There’s no problem with the cast then. What lets down Ocean’s 8 is the ease of it all. While there are certainly complications along the way, the big fence seems to go off without much of a hitch. It’s all too easy. Even worse, the film doesn’t end on a high with its record-breaking theft. There’s a further 20 minutes or so of screen time post-heist, which really sucks energy out of the movie. It’s like watching someone slowly descend a mountain after reaching its peak. You no longer care. Twists and revelations get needlessly layered on at this point, along with the arrival of a character you could really do without. It’s an epilogue that feels like it belongs in another movie, and comes across as a miscalculated inclusion.

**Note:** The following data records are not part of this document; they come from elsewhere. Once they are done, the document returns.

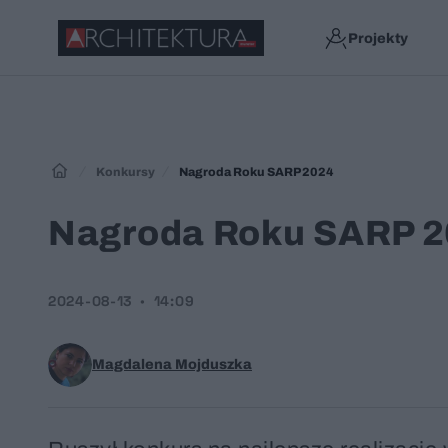
Projekty
Konkursy
Nagroda Roku SARP 2024
Nagroda Roku SARP 
2024-08-13
14:09
Magdalena Mojduszka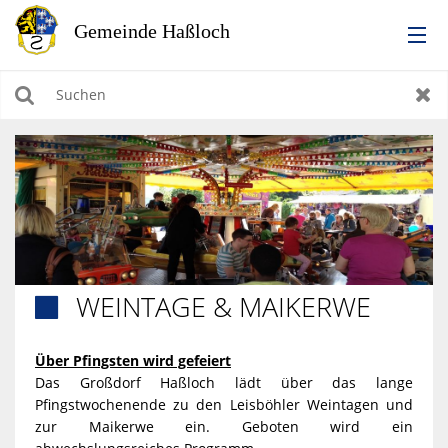
RATHAUS
Suchen
Zur
LEBEN IN HASSLOCH
BILDUNG & KULTUR
WIRTSCHAFTEN, BAUEN, WOHNEN & UMWELT
WEINTAGE & MAIKERWE

TOURISMUS
Über Pfingsten wird gefeiert
Das Großdorf Haßloch lädt über das lange
Pfingstwochenende zu den Leisböhler Weintagen und
zur Maikerwe ein. Geboten wird ein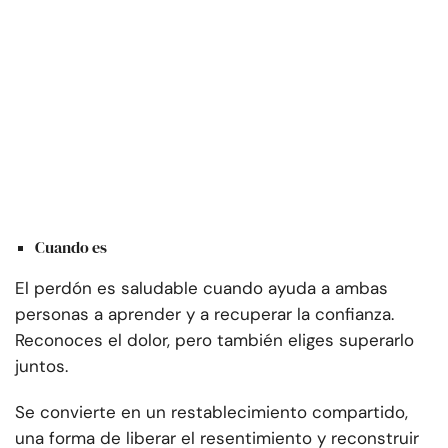
Cuando es
El perdón es saludable cuando ayuda a ambas
personas a aprender y a recuperar la confianza.
Reconoces el dolor, pero también eliges superarlo
juntos.
Se convierte en un restablecimiento compartido,
una forma de liberar el resentimiento y reconstruir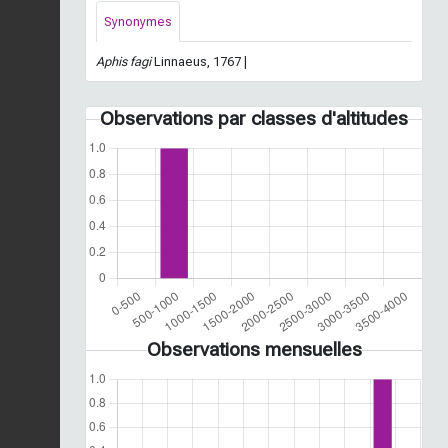
Synonymes
Aphis fagi
Linnaeus, 1767 |
Observations par classes d'altitudes
Observations mensuelles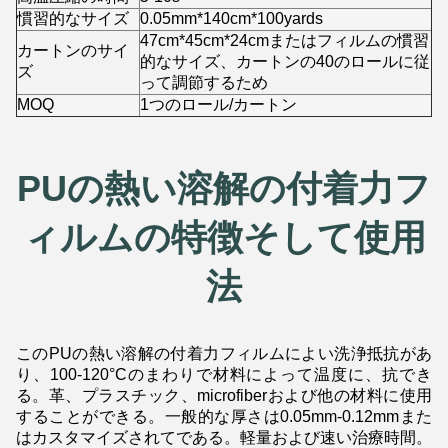
慣習的なサイズ
0.05mm*140cm*100yards
47cm*45cm*24cmまたはフィルムの慣習
カートンのサイ
的なサイズ、カートンの40のロールに従
ズ
って調節するため
MOQ
1つのロール/カートン
PUの熱い溶解の付着力フ
ィルムの特徴そして使用
法
このPUの熱い溶解の付着力フィルムによい洗浄抵抗があ
り、100-120°Cのまわりで材料によって温度に、抗でき
る。革、プラスチック、microfiberおよび他の材料に使用
することができる。一般的な厚さは0.05mm-0.12mmまた
はカスタマイズされてである。軽量および速い治療時間。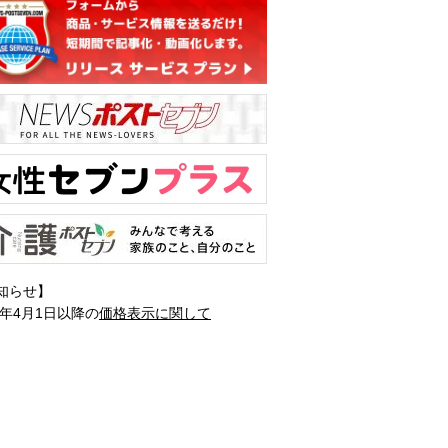
知らせ】
1年4月1日以降の
価格表示に関して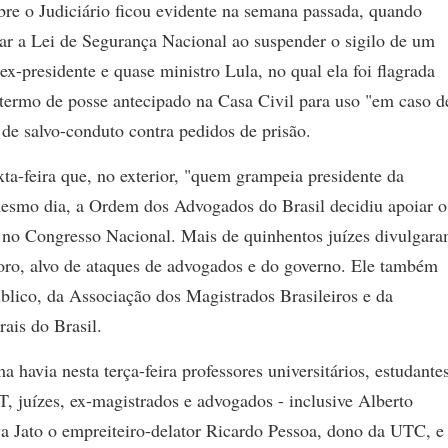
bre o Judiciário ficou evidente na semana passada, quando
r a Lei de Segurança Nacional ao suspender o sigilo de um
ex-presidente e quase ministro Lula, no qual ela foi flagrada
 termo de posse antecipado na Casa Civil para uso "em caso d
de salvo-conduto contra pedidos de prisão.
ta-feira que, no exterior, "quem grampeia presidente da
esmo dia, a Ordem dos Advogados do Brasil decidiu apoiar o
 no Congresso Nacional. Mais de quinhentos juízes divulgar
oro, alvo de ataques de advogados e do governo. Ele também
blico, da Associação dos Magistrados Brasileiros e da
ais do Brasil.
 havia nesta terça-feira professores universitários, estudante
T, juízes, ex-magistrados e advogados - inclusive Alberto
a Jato o empreiteiro-delator Ricardo Pessoa, dono da UTC, e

In the end then, Ocean’s 8 is a mixed bag. The film absolutely stands on its own, as its own entity, whether you’re familiar with the guys’ Ocean’s trilogy or not. You appreciate, and you frequently chuckle, but it’s mostly from an aloof standpoint. You never really find yourself invested in, or thrilled by, the events onscreen even while you enjoy the fact that this colourful band of crooks is all women, and is being portrayed by some amazing female talent. Ocean’s 8 does its job as popcorn flick, but it’s a little disappointing that in the end it’s more slick and superficial than something truly special.